Sunday, August 15, 2010

U.S. GUN FETISH

The recent anonymous Sound Offs regarding how unusual the gun death at the Cabin was are misleading.

The United States has the largest percentage of gun-owning households. According to the United Nations Office on Drugs and Crime 39% of households owned at least one gun, compared to 32% for Norway, 29.1% in Canada, and 1.9% for Netherlands in the early 1990s.

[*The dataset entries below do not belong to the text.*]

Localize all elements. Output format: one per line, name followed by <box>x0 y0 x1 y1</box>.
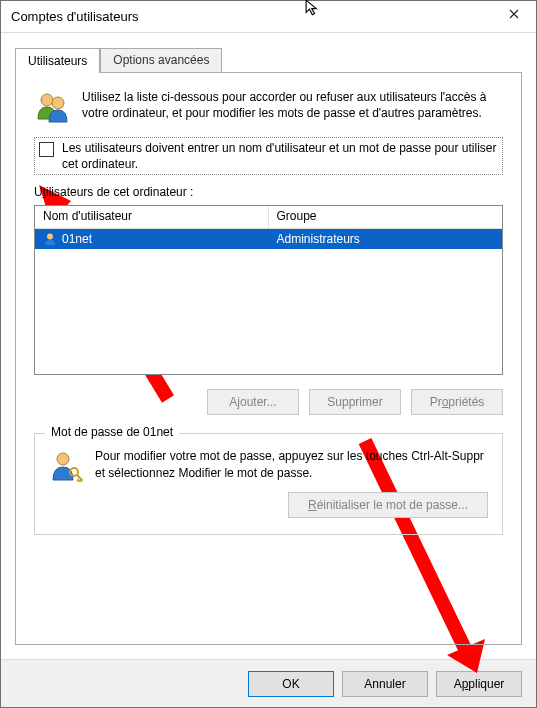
close-icon <box>509 9 519 19</box>
require-login-checkbox-row[interactable]: Les utilisateurs doivent entrer un nom d… <box>34 137 503 175</box>
user-properties-button[interactable]: Propriétés <box>411 389 503 415</box>
users-listbox[interactable]: Nom d'utilisateur Groupe 01netAdministra… <box>34 205 503 375</box>
svg-point-2 <box>47 234 53 240</box>
list-header: Nom d'utilisateur Groupe <box>35 206 502 229</box>
column-username[interactable]: Nom d'utilisateur <box>35 206 269 228</box>
ok-button[interactable]: OK <box>248 671 334 697</box>
intro-text: Utilisez la liste ci-dessous pour accord… <box>82 89 503 121</box>
password-group-text: Pour modifier votre mot de passe, appuye… <box>95 448 488 482</box>
tabstrip: Utilisateurs Options avancées <box>15 47 522 72</box>
dialog-button-row: OK Annuler Appliquer <box>1 659 536 707</box>
svg-point-1 <box>52 97 64 109</box>
remove-user-button[interactable]: Supprimer <box>309 389 401 415</box>
tab-panel-users: Utilisez la liste ci-dessous pour accord… <box>15 72 522 645</box>
user-accounts-window: Comptes d'utilisateurs Utilisateurs Opti… <box>0 0 537 708</box>
user-row-icon <box>43 232 57 246</box>
window-title: Comptes d'utilisateurs <box>11 9 138 24</box>
column-group[interactable]: Groupe <box>269 206 503 228</box>
require-login-label: Les utilisateurs doivent entrer un nom d… <box>62 140 500 172</box>
table-row[interactable]: 01netAdministrateurs <box>35 229 502 249</box>
password-group-title: Mot de passe de 01net <box>45 425 179 439</box>
require-login-checkbox[interactable] <box>39 142 54 157</box>
users-list-caption: Utilisateurs de cet ordinateur : <box>34 185 503 199</box>
tab-advanced[interactable]: Options avancées <box>100 48 222 72</box>
password-groupbox: Mot de passe de 01net Pour modifier votr… <box>34 433 503 535</box>
svg-point-0 <box>41 94 53 106</box>
svg-point-3 <box>57 453 69 465</box>
users-icon <box>34 89 70 125</box>
reset-password-button[interactable]: Réinitialiser le mot de passe... <box>288 492 488 518</box>
titlebar: Comptes d'utilisateurs <box>1 1 536 33</box>
cell-username: 01net <box>35 231 269 247</box>
cell-group: Administrateurs <box>269 231 503 247</box>
cancel-button[interactable]: Annuler <box>342 671 428 697</box>
add-user-button[interactable]: Ajouter... <box>207 389 299 415</box>
content-area: Utilisateurs Options avancées Utilisez l… <box>1 33 536 659</box>
apply-button[interactable]: Appliquer <box>436 671 522 697</box>
tab-users[interactable]: Utilisateurs <box>15 48 100 73</box>
key-user-icon <box>49 448 83 482</box>
close-button[interactable] <box>492 0 536 30</box>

Further, death rates per 100,000 persons in 1997 was high for this country, 14.05, only outgunned by Brazil, 26.97, and Jamaica at 18.72. The breakdown for our total was homicide: 11.54, suicide: 7.23, and accidental death: 0.58. The UN report provides specifics in terms of validity of responses from 23 nations.

The Wadsworth Cengage Learning center quotes similar numbers and specifies caution in using the numbers as exact values. The National Rifle Association, for example provided numbers per 100,000 persons for 1998 as assault: 12,228, suicide: 17,605, and accident: 875 for a total of 30,708. The center quotes similar values for 1998 provided by the Brady Campaign to Prevent Gun Violence including a category for cases where intent was unknown (316 instances).

The center is very clear that taken out of context the numbers can be used to prove anything by restricting the data in a biased fashion.

Another source, the Small Arms Survey, Geneva, highlights the United States in 2004 had the worst gun death rate per 100,000 persons with 9.42. Switzerland came in second at 6.20, followed by France (4.89), Finland (4.43) and Belgium (3.68).

There are hundreds of other sources on the internet, all leading to the same basic conclusion: even if there is a ten percent error in some of the quoted statistics, the United States has more firearms in private hands and more deaths as a consequence.

None of the values stated include military deaths.

The tragic case at the Cabin is not isolated.